= Jules Repond =

Swiss politician, journalist and lawyer (1853–1933)

Jules Maxime Repond (1853–1933) was a Swiss lawyer and law professor, writer and journalist, politician, entrepreneur and military officer. He served as commander of the Pontifical Swiss Guard for eleven years, during 1910 to 1921.

He was the son of Elie Jean Joseph Repond and Augustine, née Sprenger, of Villarvolard, canton of Fribourg, and elder brother of psychiatrist Paul Repond.

Repond was professor for Roman Law at Fribourg University from 1880. He was elected to the Grand Council of Fribourg as representative of the Gruyère District in 1882.
He was editor of Le Bien public, the journal of the liberal-conservative party of Fribourg (1879–1888) and wrote for a number of newspapers including the Gazette de Lausanne. He was president of the Swiss Alpine Club in 1907. He also established the first Raiffeisenbank in the canton of Fribourg.
In 1905 he purchased Chenaleyres castle in Autafond. In the Swiss Army, he was promoted to the rank of Colonel brigadier (OF-6) in 1902. As commander of the 3rd Swiss infantry brigade from 1902 to 1908 he was noted for his strict discipline, and especially his opposition to alcohol abuse.

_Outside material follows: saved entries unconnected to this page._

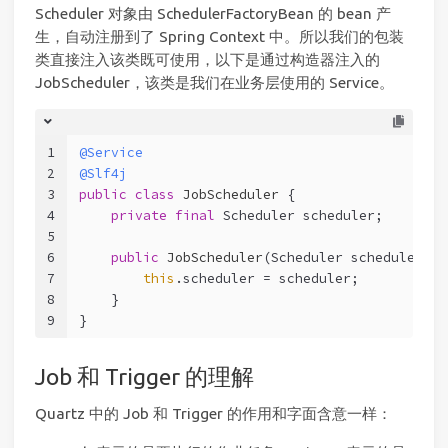
Scheduler 对象由 SchedulerFactoryBean 的 bean 产
生，自动注册到了 Spring Context 中。所以我们的包装
类直接注入该类既可使用，以下是通过构造器注入的
JobScheduler，该类是我们在业务层使用的 Service。
1
@Service
2
@Slf4j
3
public
class
JobScheduler
 {
4
private
final
 Scheduler scheduler;
5
6
public
JobScheduler
(Scheduler scheduler)
 {
7
this
.scheduler = scheduler;
8
    }
9
}
Job 和 Trigger 的理解
Quartz 中的 Job 和 Trigger 的作用和字面含意一样：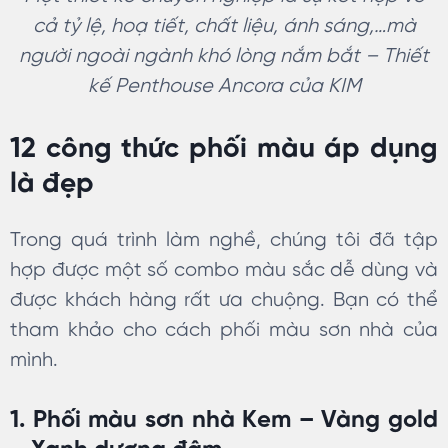
cả tỷ lệ, hoạ tiết, chất liệu, ánh sáng,…mà
người ngoài ngành khó lòng nắm bắt – Thiết
kế Penthouse Ancora của KIM
12 công thức phối màu áp dụng
là đẹp
Trong quá trình làm nghề, chúng tôi đã tập
hợp được một số combo màu sắc dễ dùng và
được khách hàng rất ưa chuộng. Bạn có thể
tham khảo cho cách phối màu sơn nhà của
mình.
1. Phối màu sơn nhà Kem – Vàng gold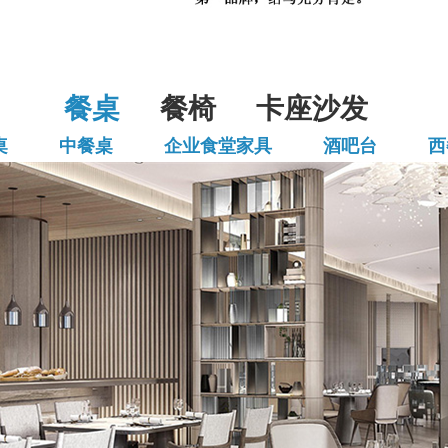
餐桌
餐椅
卡座沙发
桌
中餐桌
企业食堂家具
酒吧台
西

Pope Pius X chose Repond as successor of Leopold Meyer von Schauensee in 1910. During his eleven-year service, Repond was instrumental in developing the Pontifical Swiss Guard into its modern form. He noted that the "Swiss Guards" in the Vatican were mostly "Swiss" only in name, born in Rome to parents of Swiss descent and speaking the Roman Trastevere dialect. He proposed to recruit only native citizens of Switzerland during his command. He re-organized the guard corps, whose service had become a very relaxed position of purely ceremonial nature, introducing rigorous military exercise. He also attempted to introduce modern arms, but Pius X only permitted the presence of firearms if they were not functional. Repond's reforms and strict discipline were not well received by the corps, culminating in a week of open mutiny in July 1913.

In his project to restore the Swiss Guard to its former prestige, Repond also dedicated himself to the study of historical costume, with the aim of designing a new uniform that would be both reflective of the historical Swiss costume of the 16th century and suited for military exercise. The result of his studies was published as Le costume de la Garde suisse pontificale et la Renaissance italienne (1917). Repond designed the distinctive Renaissance-style uniforms still worn by the modern Swiss Guard. The new uniforms were completed in May 1914. Repond also designed the modern banner of the Swiss Guard, quartered by a Swiss cross, with the papal coat of arms of the reigning pope in the upper hoist and the Della Rovere coat of arms of Julius II in the lower fly, and a vignette with the commander's coat of arms in the center. Pius X rejected the proposal, and the first such banner was made in 1914, with the della Chieasa coat of arms of Benedict XV.

After his retirement from service in 1921, Repond dedicated himself to the study of archaeology, especially on the topic of clothing in the ancient world. His monograph on the topic, Les secrets de la draperie antique was published with the Pontifical Academy of Archaeology in 1931.

Repond was a recipient of the Order of Pope Pius IX and of the Order of St. Gregory the Great.